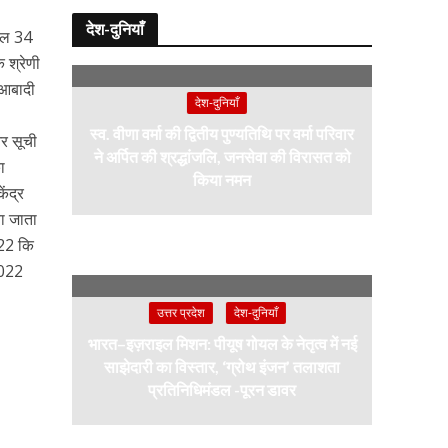
देश-दुनियाँ
कुल 34
 श्रेणी
 आबादी
देश-दुनियाँ
स्व. वीणा वर्मा की द्वितीय पुण्यतिथि पर वर्मा परिवार
और सूची
ने अर्पित की श्रद्धांजलि, जनसेवा की विरासत को
ा
किया नमन
ेंद्र
या जाता
2022 कि
2022
उत्तर प्रदेश
देश-दुनियाँ
भारत–इज़राइल मिशन: पीयूष गोयल के नेतृत्व में नई
साझेदारी का विस्तार, ‘ग्रोथ इंजन’ तलाशता
प्रतिनिधिमंडल -पूरन डावर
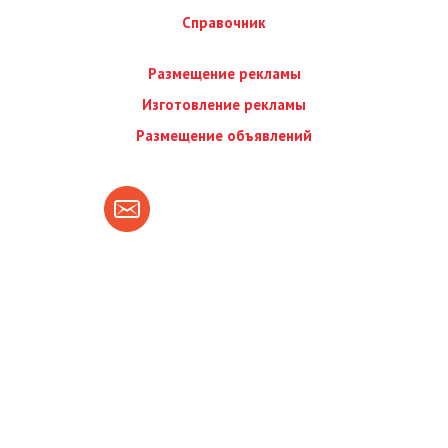
Справочник
Размещение рекламы
Изготовление рекламы
Размещение объявлений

▶ _Exercise requirements_: When you set down the material above, keep every word exact and include no pictures.

▶ _Finished exercise_:
देश-दुनियाँ
कुल 34
 श्रेणी
 आबादी
देश-दुनियाँ
स्व. वीणा वर्मा की द्वितीय पुण्यतिथि पर वर्मा परिवार
और सूची
ने अर्पित की श्रद्धांजलि, जनसेवा की विरासत को
ा
किया नमन
ेंद्र
या जाता
2022 कि
2022
उत्तर प्रदेश
देश-दुनियाँ
भारत–इज़राइल मिशन: पीयूष गोयल के नेतृत्व में नई
साझेदारी का विस्तार, ‘ग्रोथ इंजन’ तलाशता
प्रतिनिधिमंडल -पूरन डावर
Справочник
Размещение рекламы
Изготовление рекламы
Размещение объявлений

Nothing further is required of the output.